Put Out into the Deep

New Basilica Is a Blessing to Diocese

My dear brothers and sisters in the Lord,

Regina Pacis Basilica

As we begin Advent and start to celebrate in earnest the Year of Faith, we recognize two of the special intentions that are of particular importance during this year: prayers for the New Evangelization and prayers for vocations, especially for those to the priesthood and religious life.

The New Evangelization cannot be accomplished without authentic and renewed conversion and recourse to the Lord of the Harvest, who will send laborers into the vineyard according to His own will. Priests, religious sisters and brothers are needed to assist the laity, who, through living daily in a secularized world, are truly the new evangelizers. Because of their call to the New Evangelization, they need solid, foundational formation to be able to effectively undertake the new paths to this calling.

At the recent meeting of the U.S. Bishops, the latest statistical analysis of participation of Catholics in the life of the Church was presented. It was estimated that in our country today, there are almost 97 million baptized Catholics out of 320 million people in the U.S. population. This is much more than has been estimated in the past.

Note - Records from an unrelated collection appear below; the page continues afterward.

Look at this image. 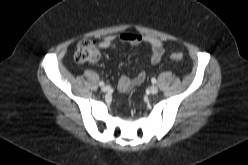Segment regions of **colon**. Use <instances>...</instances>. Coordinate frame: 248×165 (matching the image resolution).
I'll return each mask as SVG.
<instances>
[{"label":"colon","instance_id":"5ec220e1","mask_svg":"<svg viewBox=\"0 0 248 165\" xmlns=\"http://www.w3.org/2000/svg\"><path fill=\"white\" fill-rule=\"evenodd\" d=\"M74 58L78 63H94L99 58V51L95 41L82 39L78 42ZM173 61L179 62L183 59V54L175 52L171 55Z\"/></svg>","mask_w":248,"mask_h":165}]
</instances>
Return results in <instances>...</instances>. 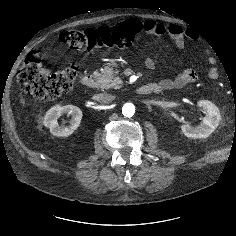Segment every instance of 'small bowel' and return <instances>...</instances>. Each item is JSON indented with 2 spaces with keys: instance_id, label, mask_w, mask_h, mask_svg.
Wrapping results in <instances>:
<instances>
[{
  "instance_id": "1",
  "label": "small bowel",
  "mask_w": 236,
  "mask_h": 236,
  "mask_svg": "<svg viewBox=\"0 0 236 236\" xmlns=\"http://www.w3.org/2000/svg\"><path fill=\"white\" fill-rule=\"evenodd\" d=\"M145 31L153 36L168 35L180 49L185 47L186 37L194 38L193 34H188L187 30L182 28L177 24H162L156 20H148L143 24ZM207 59L210 63H213L214 57L207 53ZM148 67H154L155 61L153 58L149 57L146 60ZM208 77L211 80H216L218 78V72L214 67H211L208 71ZM197 80V74L194 70L187 69L179 73L176 77L172 79H163L158 83H153L154 92H164L172 89L182 88L190 83Z\"/></svg>"
}]
</instances>
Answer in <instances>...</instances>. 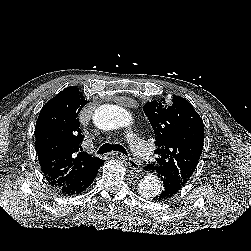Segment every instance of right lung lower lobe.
<instances>
[{"mask_svg": "<svg viewBox=\"0 0 251 251\" xmlns=\"http://www.w3.org/2000/svg\"><path fill=\"white\" fill-rule=\"evenodd\" d=\"M104 163V161L101 163V165ZM100 165V166H101ZM99 169V168H98ZM98 169L88 175L87 177L79 180V181H74L66 184H61V185H56L53 186L58 192L64 195H76L88 188L92 182L94 181L95 176L97 175Z\"/></svg>", "mask_w": 251, "mask_h": 251, "instance_id": "right-lung-lower-lobe-1", "label": "right lung lower lobe"}]
</instances>
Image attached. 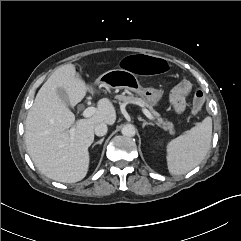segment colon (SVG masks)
I'll return each instance as SVG.
<instances>
[{
    "mask_svg": "<svg viewBox=\"0 0 241 241\" xmlns=\"http://www.w3.org/2000/svg\"><path fill=\"white\" fill-rule=\"evenodd\" d=\"M121 66L129 72L141 76L166 75L172 69V64L168 59L146 54H127L121 59ZM69 69L78 81L89 72V65L83 60H76L72 65H69ZM203 105L204 95L201 91H197L193 99V111L200 112Z\"/></svg>",
    "mask_w": 241,
    "mask_h": 241,
    "instance_id": "1",
    "label": "colon"
}]
</instances>
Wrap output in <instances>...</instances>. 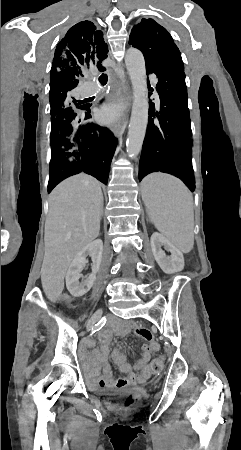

However, approximately only one-third of these baptized Catholics consider themselves “practicing Catholics” who attend the celebration of the Eucharist on a weekly basis. Another third are those who attend Mass infrequently. It has been suggested that the New Evangelization in its outreach to non-practicing Catholics begins with those who have some affiliation to the Church and who, for one reason or another, do not practice the faith on a regular basis.

The Feast of the Immaculate Conception is celebrated on Dec. 8 and reminds us that Mary was conceived without sin. No stain of Original Sin touched Mary, so that she could be the sinless Mother of God, given her virginal birth of Jesus Christ. Our great devotion as Catholics to Mary stems from the fact that our Heavenly Mother shows maternal care to her children who call upon her. There is hardly a Catholic who cannot recite the Hail Mary, a term that now has become popular in the game of football as a last-minute attempt to save a game, or which has now been extended to any emergency attempt to rectify a failing situation.

How true it is that we call upon Mary, our Mother, in those moments of need and at the hour of our death. The Feast of the Immaculate Conception gives us an opportunity to recognize her being chosen from the first moment of her conception to be the Mother of God.

One happy event in the midst of the difficulties which the diocese experienced in Hurricane Sandy is the recent announcement by the Holy See of the designation of the Church of Regina Pacis, Bensonhurst, as a Minor Basilica. This designation is afforded to only 74 churches in the U.S. and over 1,600 around the world, outside of the City of Rome where the four Major Basilicas – St. Peter, St. Paul Outside the Walls, St. John Lateran and St. Mary Major – are considered to be the Holy Father’s special churches.

We are fortunate to now have a third basilica in addition to the Cathedral-Basilica of St. James, Downtown Brooklyn, and the Basilica of Our Lady of Perpetual Help, Sunset Park.

The history of Regina Pacis is an interesting one. The church was built in response to a vow taken by the parishioners, who asked the Blessed Mother to safely bring back all of the sons of the parish who were deployed in World War II.

The fulfillment of that promise made to the Queen of Peace was the magnificent and beautiful church which rose on 65th St. In a special way, the church has attracted those seeking Mary’s intercession in child birth. Since 1989, the former baptistry has become a chapel to Mary, Mother of the Unborn, and is adorned by photographs of children born through the intercession of the Blessed Mother. Mary, the new Eve, the mother of all of the living as we venerate her, continues to shower favors upon all who seek her intercession.

The waters of Hurricane Sandy continue to force us to put out into the deep in our Diocese in Brooklyn and Queens. The superstorm rushed in upon us and made us stop to count our blessings as many of the material things we took for granted were taken away.

As we begin Advent, pray with me that this Christmas will bring the spiritual relief that so many need.